Ambos ya han llegado a una edad venerable en la cual la sabiduría se cruza con la resignación.

La crítica francesa, siempre creativa, se inventó allá por los años cincuenta el concepto de autor. Conviene recordar que hasta entonces, el director de una película era un ser bastante anónimo, un técnico más cuyo nombre muy a menudo precedía al verdadero responsable: el productor de la misma.

Pero a un grupo de jóvenes díscolos, apasionados por el cine norteamericano que invadió las pantallas francesas una vez que se retiraron los ocupantes alemanes, se les ocurrió una idea singular. La fábrica de sueños era un engranaje industrial que construía películas en una línea de montaje que empezaba en una idea del jefe del estudio, seguía por una lista de libretistas que la iban puliendo o destruyendo, pasaban al set donde un director la pasaba por el celuloide y de ahí a la mesa de montaje hasta que volvía al productor y luego al  jefe del estudio, que generalmente ordenaban más cortes o incluso tomas adicionales. Pero estos críticos, reunidos en la revista Cahiers du cinema, sostuvieron con entusiasmo que el director —y solo el director— en el set, mediante su habilidad para elegir los ángulos de los planos a filmarse, era el verdadero y único creador.

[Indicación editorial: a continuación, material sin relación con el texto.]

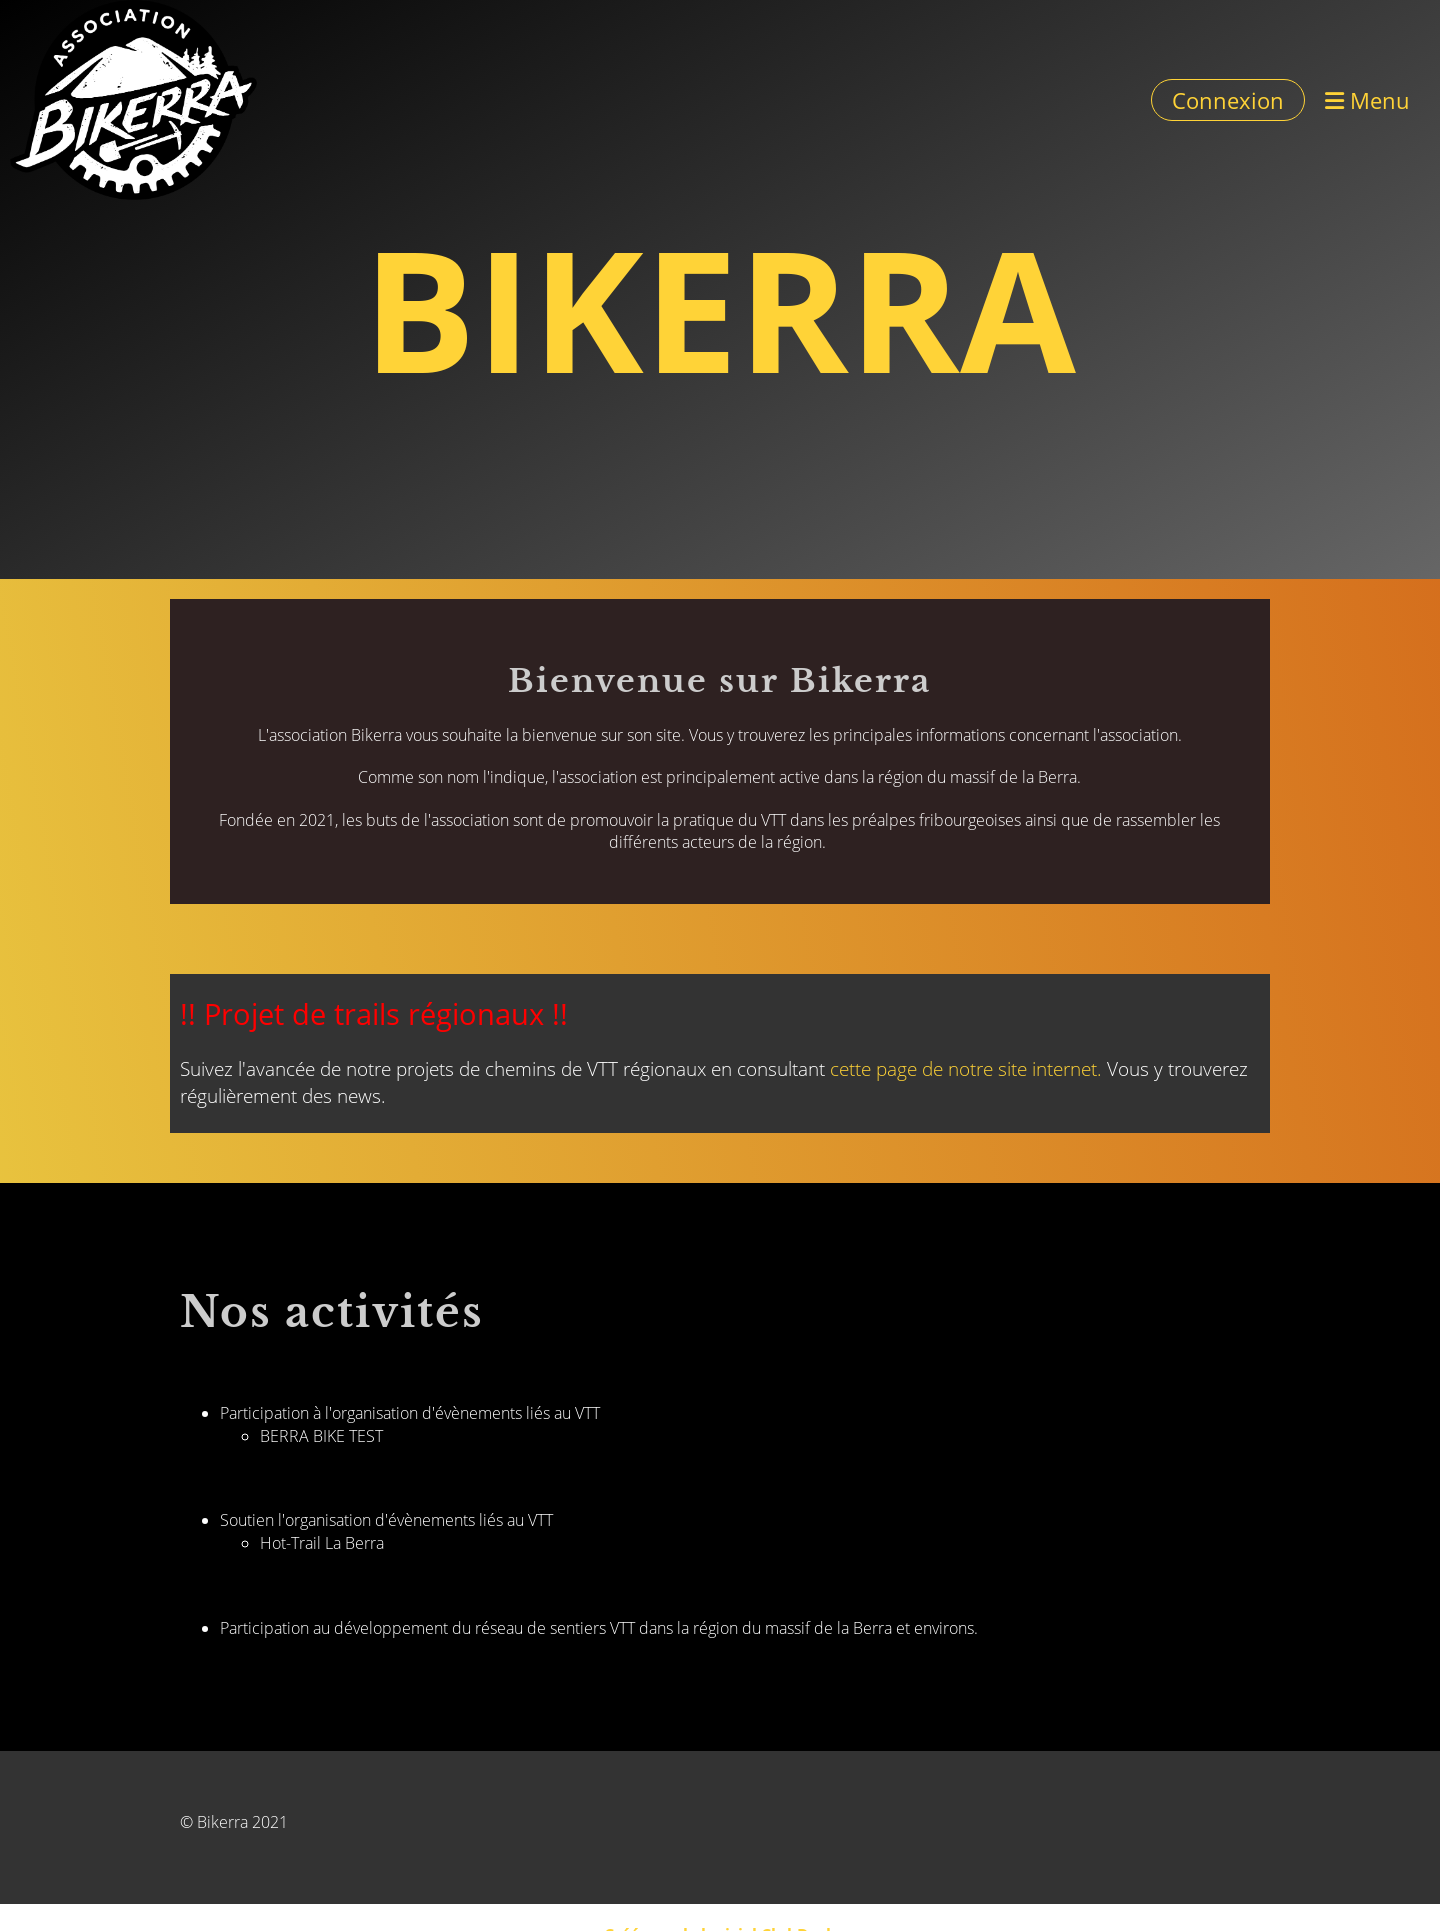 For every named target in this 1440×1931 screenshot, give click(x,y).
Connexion (1228, 100)
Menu (1367, 100)
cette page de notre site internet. (966, 1068) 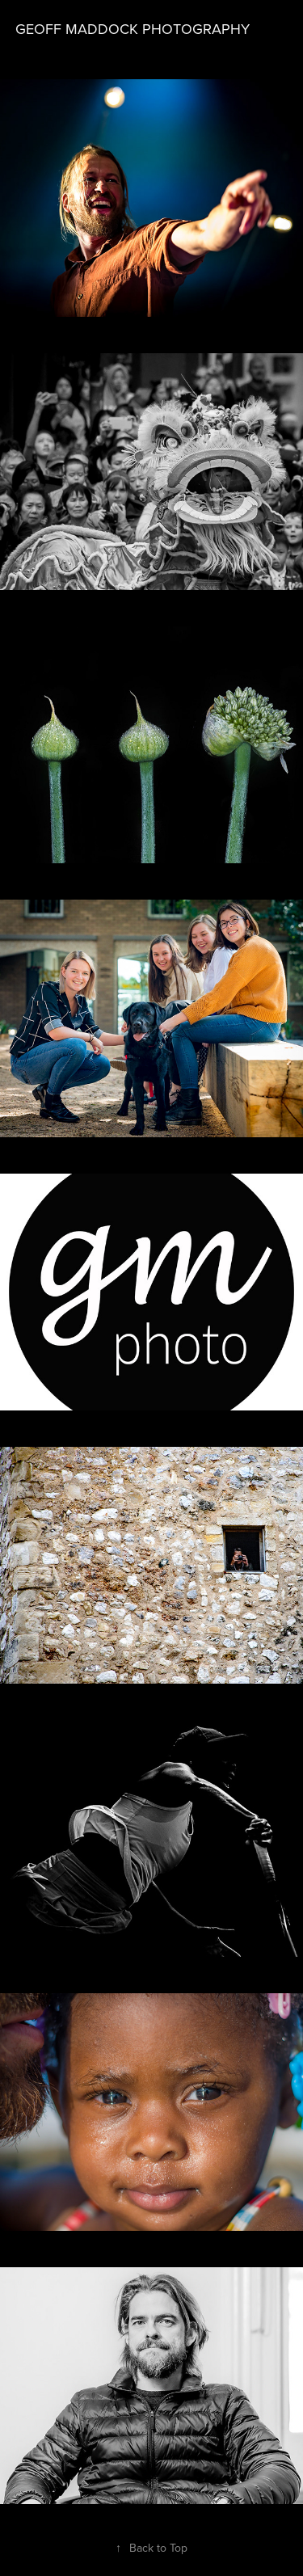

Era un disparate, por supuesto, pero tan genial que tuvo dos virtudes. La primera redescubrir un cine creativo, inteligente muchas veces ninguneado por ser solo un divertimento. Y algunos directores, los menos, de gran talento. La segunda, permitir que, una vez abandonada la crítica, estos chicos pasaran a refrescar el cine con películas desenfadadas y libres que homenajeaban aquellos filmes que les habían hecho amar el cine. Se llamaban, entre otros Francois Truffaut, Claude Chabrol o Jean Luc Godard.

La anécdota viene a cuento porque la noción de autor, y su consecuente concepción del director como estrella creadora y último responsable de toda película no solo sobrevivió, sino que se impuso. Las películas son de un director, que tiene sus obsesiones, sus temas, sus preferencias. El concepto sin embargo, está empezando a diluirse cuando llegamos a las series. Las series son, de alguna forma, una versión aggiornata, ágil y en clave visual de los folletines por entregas. La estructura inicial de la fábrica de sueños se mantiene.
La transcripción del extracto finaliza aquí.